New York State Psychiatric Institute/Department of Psychiatry, College of Physicians and Surgeons of Columbia University, 1051 Riverside Drive, New York, NY 10032
J Clin Psychiatry. 2013 Nov;74(11):1093-100. doi: 10.4088/JCP.13m08361.
Despite the high prevalence of anxiety disorders and the demonstrated efficacy of their treatment, most individuals with anxiety disorders never utilize mental health services.
To identify predictors of treatment-seeking for DSM-IV anxiety disorders from a range of sociodemographic factors and comorbid mental disorders.
Survival analysis with time-varying covariates was performed using data from the National Epidemiologic Survey on Alcohol and Related Conditions (NESARC).
Face-to-face interviews conducted in the United States.
34,653 respondents, aged 18 years and older, from the 2004-2005 Wave 2 NESARC.
The cumulative probability of treatment-seeking (assessed by the Alcohol Use Disorder and Associated Disabilities Interview Schedule-DSM-IV version, Wave 2 version) across the anxiety disorders in 1 year, 10 years, and lifetime and the median delay to the first treatment contact.

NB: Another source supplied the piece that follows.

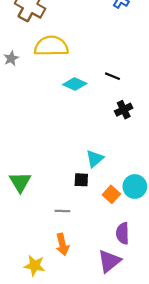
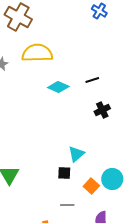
black line: (113, 76) -> (92, 80), turned -40
gray line: (62, 211) -> (67, 205), moved

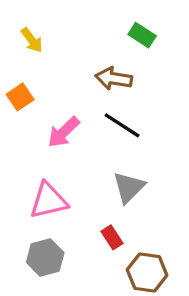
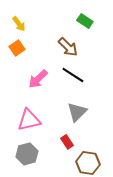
brown arrow: (114, 79) -> (68, 47), turned -145
orange square: (20, 97) -> (17, 48), moved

Most individuals with panic disorder sought treatment within the same year of disorder onset, whereas the median delays to first treatment contact for generalized anxiety disorder, specific phobia, and social anxiety disorder were 1 year, 13 years, and 16 years, respectively. Several personality disorders and earlier age at anxiety disorder onset decreased the probability of treatment contact. By contrast, younger cohort membership, a recent change in marital status, treatment for a psychiatric disorder other than substance use disorder, and comorbid anxiety disorders increased the lifetime probability of treatment contact.
Treatment-seeking rates for most anxiety disorders are low, are associated with long delays, and sometimes are hindered by co-occurrence of other psychopathology. These patterns highlight the complex interplay of personal characteristics, individual psychopathology, and social variables in the treatment-seeking process.
尽管焦虑障碍的患病率很高,且其治疗效果已得到证实,但大多数焦虑障碍患者从未使用过心理健康服务。
从一系列社会人口学因素和共病精神障碍中确定寻求 DSM-IV 焦虑障碍治疗的预测因素。
使用来自国家酒精和相关条件流行病学调查(NESARC)的 2004-2005 年第 2 波数据进行生存分析,其中包含时变协变量。
在美国进行的面对面访谈。
来自 2004-2005 年第 2 波 NESARC 的 34653 名年龄在 18 岁及以上的应答者。
在 1 年、10 年和终生,焦虑障碍治疗寻求(通过酒精使用障碍和相关障碍访谈时间表-DSM-IV 版本,第 2 波版本评估)的累积概率,以及首次治疗接触的中位数延迟。
大多数惊恐障碍患者在发病后同一年内寻求治疗,而广泛性焦虑障碍、特定恐惧症和社交焦虑障碍首次治疗接触的中位数延迟分别为 1 年、13 年和 16 年。一些人格障碍和焦虑障碍发病年龄较早会降低治疗接触的可能性。相比之下,较年轻的队列成员、最近婚姻状况的变化、除物质使用障碍以外的精神障碍治疗和共病焦虑障碍增加了终生治疗接触的可能性。
大多数焦虑障碍的治疗寻求率较低,与较长的延迟有关,并且有时会受到共病其他精神病理学的阻碍。这些模式突出了个人特征、个体精神病理学和社会变量在治疗寻求过程中的复杂相互作用。